ABOUT THIS TASK: Using the data below, reproduce exactly the lines from the line with "позволяет исключить нерелевантные поисковые" to the line with "Temporäre Cookies (auch: Session- oder", both included; pictures must be dropped.

Data excerpts:
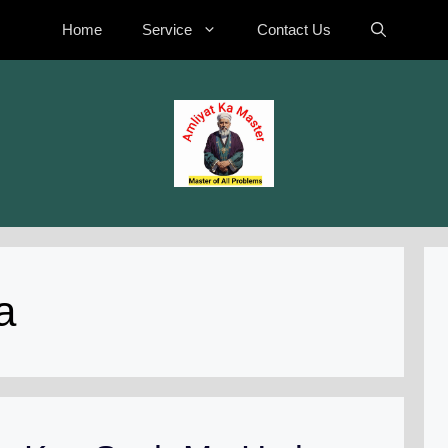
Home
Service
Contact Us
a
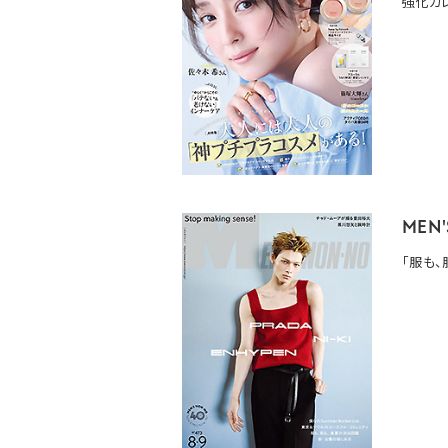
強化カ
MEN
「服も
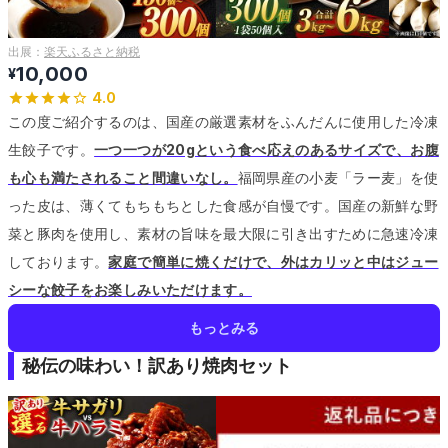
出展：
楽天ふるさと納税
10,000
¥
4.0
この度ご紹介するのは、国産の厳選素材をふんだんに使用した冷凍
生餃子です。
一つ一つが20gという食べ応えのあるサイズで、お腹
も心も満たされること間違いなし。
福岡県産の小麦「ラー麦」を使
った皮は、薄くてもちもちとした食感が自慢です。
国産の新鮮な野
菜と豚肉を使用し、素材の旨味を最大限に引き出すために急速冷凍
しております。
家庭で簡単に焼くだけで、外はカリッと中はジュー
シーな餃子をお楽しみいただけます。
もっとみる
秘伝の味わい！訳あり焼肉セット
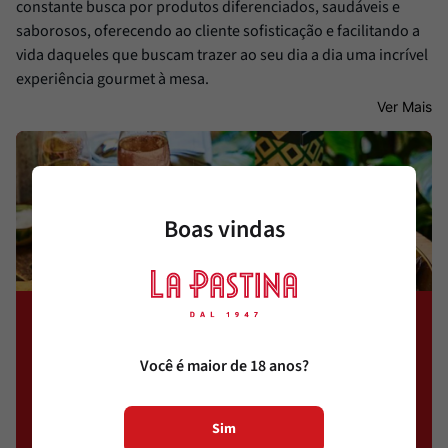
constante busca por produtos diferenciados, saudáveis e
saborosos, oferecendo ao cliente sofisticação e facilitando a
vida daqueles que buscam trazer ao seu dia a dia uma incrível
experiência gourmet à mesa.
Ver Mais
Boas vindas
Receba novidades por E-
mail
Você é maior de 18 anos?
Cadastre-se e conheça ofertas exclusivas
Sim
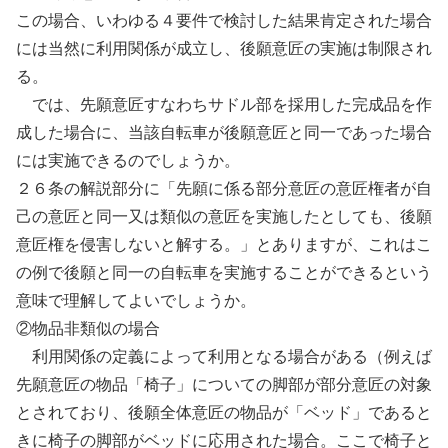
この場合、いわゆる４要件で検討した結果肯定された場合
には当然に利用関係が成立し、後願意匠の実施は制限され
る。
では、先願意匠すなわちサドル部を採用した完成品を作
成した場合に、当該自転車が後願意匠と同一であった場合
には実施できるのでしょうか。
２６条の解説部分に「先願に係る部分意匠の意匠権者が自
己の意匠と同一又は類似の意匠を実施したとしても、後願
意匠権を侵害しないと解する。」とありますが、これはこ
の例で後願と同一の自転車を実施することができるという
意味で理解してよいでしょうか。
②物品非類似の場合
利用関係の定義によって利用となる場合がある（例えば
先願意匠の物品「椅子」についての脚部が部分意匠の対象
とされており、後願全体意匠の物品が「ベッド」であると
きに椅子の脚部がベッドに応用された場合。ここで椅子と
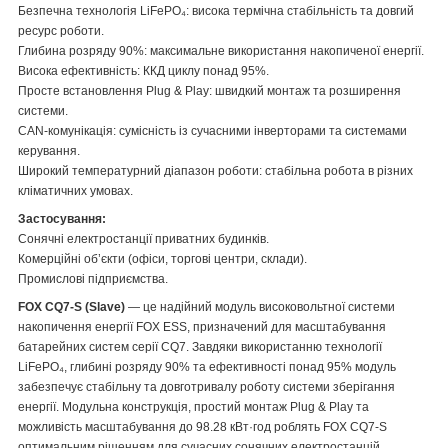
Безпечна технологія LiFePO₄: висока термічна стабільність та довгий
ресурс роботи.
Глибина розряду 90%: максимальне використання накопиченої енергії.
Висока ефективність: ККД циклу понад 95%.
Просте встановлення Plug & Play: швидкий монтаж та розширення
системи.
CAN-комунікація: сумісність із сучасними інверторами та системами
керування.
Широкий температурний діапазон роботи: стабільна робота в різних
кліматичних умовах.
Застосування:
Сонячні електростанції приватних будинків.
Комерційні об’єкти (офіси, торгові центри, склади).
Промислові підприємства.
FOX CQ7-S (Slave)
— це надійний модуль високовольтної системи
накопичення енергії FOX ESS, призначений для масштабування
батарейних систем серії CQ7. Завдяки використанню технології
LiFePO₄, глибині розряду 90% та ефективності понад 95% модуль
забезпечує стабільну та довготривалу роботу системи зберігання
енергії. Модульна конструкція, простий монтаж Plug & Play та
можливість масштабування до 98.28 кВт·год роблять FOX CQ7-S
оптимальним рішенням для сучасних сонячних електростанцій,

--

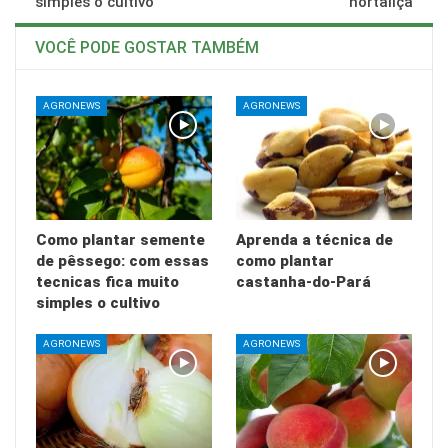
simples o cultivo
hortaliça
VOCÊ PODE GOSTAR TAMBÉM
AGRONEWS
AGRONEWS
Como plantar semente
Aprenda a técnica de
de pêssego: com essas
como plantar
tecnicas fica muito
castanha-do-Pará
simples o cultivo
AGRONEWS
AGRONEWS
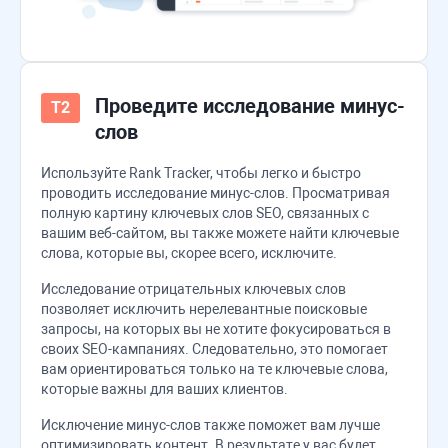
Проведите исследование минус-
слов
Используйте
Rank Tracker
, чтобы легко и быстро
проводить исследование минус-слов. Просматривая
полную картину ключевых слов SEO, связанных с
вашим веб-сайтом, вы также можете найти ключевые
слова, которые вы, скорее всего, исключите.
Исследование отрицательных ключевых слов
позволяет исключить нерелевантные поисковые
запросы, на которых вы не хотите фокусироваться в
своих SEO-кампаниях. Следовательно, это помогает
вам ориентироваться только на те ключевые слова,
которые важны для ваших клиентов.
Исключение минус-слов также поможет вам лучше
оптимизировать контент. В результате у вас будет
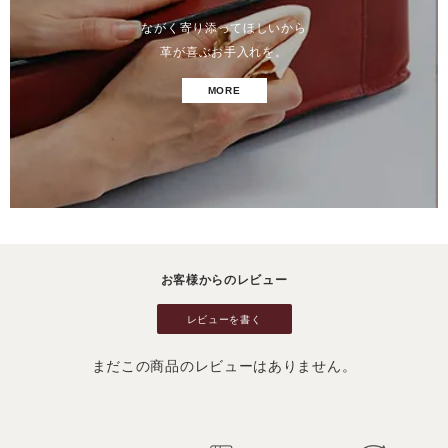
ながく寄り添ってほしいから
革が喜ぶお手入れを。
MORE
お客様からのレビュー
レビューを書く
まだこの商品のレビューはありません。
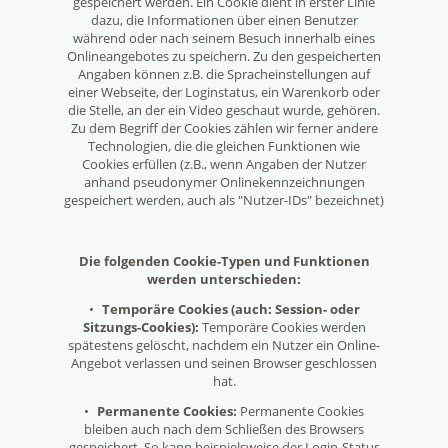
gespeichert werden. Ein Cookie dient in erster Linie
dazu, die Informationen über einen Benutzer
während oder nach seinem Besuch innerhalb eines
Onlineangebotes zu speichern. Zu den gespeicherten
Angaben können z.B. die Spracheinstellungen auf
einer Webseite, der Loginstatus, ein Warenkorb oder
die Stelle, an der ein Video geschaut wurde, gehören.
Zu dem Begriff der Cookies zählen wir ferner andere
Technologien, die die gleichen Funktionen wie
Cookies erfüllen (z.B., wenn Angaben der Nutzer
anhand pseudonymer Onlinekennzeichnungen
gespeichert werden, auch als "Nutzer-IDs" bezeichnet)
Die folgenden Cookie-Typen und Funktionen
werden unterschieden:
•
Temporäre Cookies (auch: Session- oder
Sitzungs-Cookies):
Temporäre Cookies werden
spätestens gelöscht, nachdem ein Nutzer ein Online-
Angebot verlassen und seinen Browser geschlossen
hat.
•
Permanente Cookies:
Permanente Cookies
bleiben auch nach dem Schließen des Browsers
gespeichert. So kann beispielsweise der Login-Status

WRITTEN REPLY:
позволяет исключить нерелевантные поисковые
запросы, на которых вы не хотите фокусироваться в
своих SEO-кампаниях. Следовательно, это помогает
вам ориентироваться только на те ключевые слова,
которые важны для ваших клиентов.
Исключение минус-слов также поможет вам лучше
оптимизировать контент. В результате у вас будет
ながく寄り添ってほしいから
革が喜ぶお手入れを。
MORE
お客様からのレビュー
レビューを書く
まだこの商品のレビューはありません。
gespeichert werden. Ein Cookie dient in erster Linie
dazu, die Informationen über einen Benutzer
während oder nach seinem Besuch innerhalb eines
Onlineangebotes zu speichern. Zu den gespeicherten
Angaben können z.B. die Spracheinstellungen auf
einer Webseite, der Loginstatus, ein Warenkorb oder
die Stelle, an der ein Video geschaut wurde, gehören.
Zu dem Begriff der Cookies zählen wir ferner andere
Technologien, die die gleichen Funktionen wie
Cookies erfüllen (z.B., wenn Angaben der Nutzer
anhand pseudonymer Onlinekennzeichnungen
gespeichert werden, auch als "Nutzer-IDs" bezeichnet)
Die folgenden Cookie-Typen und Funktionen
werden unterschieden:
•
Temporäre Cookies (auch: Session- oder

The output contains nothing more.